• Required action:
The answer should hold every line of the listing, unchanged and free of images.

• Provided material:
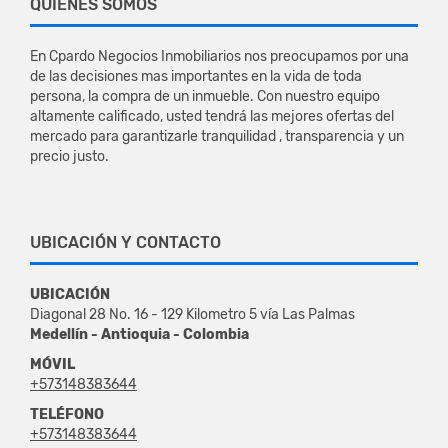
QUIÉNES SOMOS
En Cpardo Negocios Inmobiliarios nos preocupamos por una
de las decisiones mas importantes en la vida de toda
persona, la compra de un inmueble. Con nuestro equipo
altamente calificado, usted tendrá las mejores ofertas del
mercado para garantizarle tranquilidad , transparencia y un
precio justo.
UBICACIÓN Y CONTACTO
UBICACIÓN
Diagonal 28 No. 16 - 129 Kilometro 5 vía Las Palmas
Medellín - Antioquia - Colombia
MÓVIL
+573148383644
TELÉFONO
+573148383644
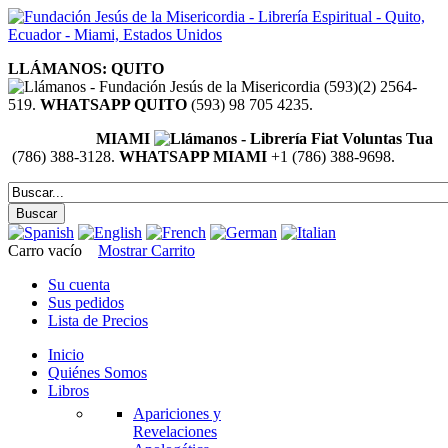
LLÁMANOS: QUITO
(593)(2) 2564-
519.
WHATSAPP QUITO
(593) 98 705 4235.
MIAMI
(786) 388-3128.
WHATSAPP MIAMI
+1 (786) 388-9698.
Carro vacío
Mostrar Carrito
Su cuenta
Sus pedidos
Lista de Precios
Inicio
Quiénes Somos
Libros
Apariciones y
Revelaciones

• Completed exercise:
QUIÉNES SOMOS
En Cpardo Negocios Inmobiliarios nos preocupamos por una
de las decisiones mas importantes en la vida de toda
persona, la compra de un inmueble. Con nuestro equipo
altamente calificado, usted tendrá las mejores ofertas del
mercado para garantizarle tranquilidad , transparencia y un
precio justo.
UBICACIÓN Y CONTACTO
UBICACIÓN
Diagonal 28 No. 16 - 129 Kilometro 5 vía Las Palmas
Medellín - Antioquia - Colombia
MÓVIL
+573148383644
TELÉFONO
+573148383644
LLÁMANOS: QUITO
(593)(2) 2564-
519.
WHATSAPP QUITO
(593) 98 705 4235.
MIAMI
(786) 388-3128.
WHATSAPP MIAMI
+1 (786) 388-9698.
Carro vacío
Mostrar Carrito
Su cuenta
Sus pedidos
Lista de Precios
Inicio
Quiénes Somos
Libros
Apariciones y
Revelaciones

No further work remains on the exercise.